[Editor's Note: The shared some context last week in response to some reader comments on our weekly police bulletin about how the Police Department handles reports of recycling theft.]
Concerning your question about our procedures for addressing recycling theft within Albany: Albany Municipal Code section 15-3 is our anti-scavenger ordinance, and violations may be cited as infractions of the local code. The fine structure is as follows:
- First violation: $100
- Second violation (within any twelve month period): $200
- Third violation (within any twelve month period): $500
Albany Police officers have been instructed to issue warnings and/or citations for these offenses with the following conditions: It is our policy to issue at least one warning prior to issuing a citation, to only cite for offenses committed in the officer’s presence, and when practical, to always offer the option of a private-person-issued citation if needed (this would typically be the person who witnessed the theft and called police).
Coincidental with your inquiry, our local procedures are being reviewed to ensure we are doing everything we can to discourage this behavior, however, the “rules of engagement” concerning police authority in these matters is set by state law.
In its most basic form, the public offense must have been committed in the officer’s presence. What this means in essence is that the officer should see the offense occur before issuing a citation—simply having a suspicion is not enough.
That would be akin to me issuing you a ticket for speeding because someone tells me you were speeding (but I didn’t actually see you commit the offense). In these cases, if the officer doesn't witness the theft, but you do, you may request the officer assist you in issuing a citation for the theft.
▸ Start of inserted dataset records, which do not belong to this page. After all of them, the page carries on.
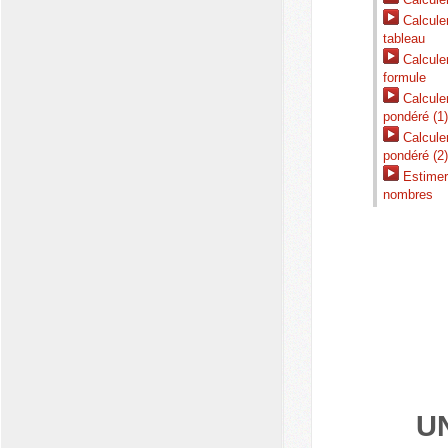
Calculer
tableau
Calculer
formule
Calculer
pondéré (1
Calculer
pondéré (2
Estimer 
nombres
U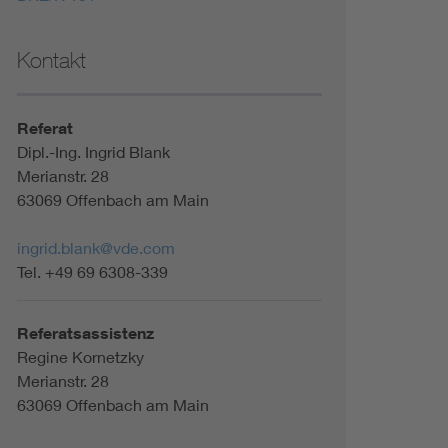
Kontakt
Referat
Dipl.-Ing. Ingrid Blank
Merianstr. 28
63069 Offenbach am Main
ingrid.blank@vde.com
Tel. +49 69 6308-339
Referatsassistenz
Regine Kornetzky
Merianstr. 28
63069 Offenbach am Main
This would also apply to private property trespass violations that are often reported in conjunction with recycling theft.
Some residents in our community allow scavengers to remove items from their recycling bins (although this is not allowed under the provisions of the ordinance) further complicating our enforcement effort.
As a result, enforcement of the anti-scavenging ordinance is largely "complaint driven." All of the above conditions result in a lot of warnings for these violations.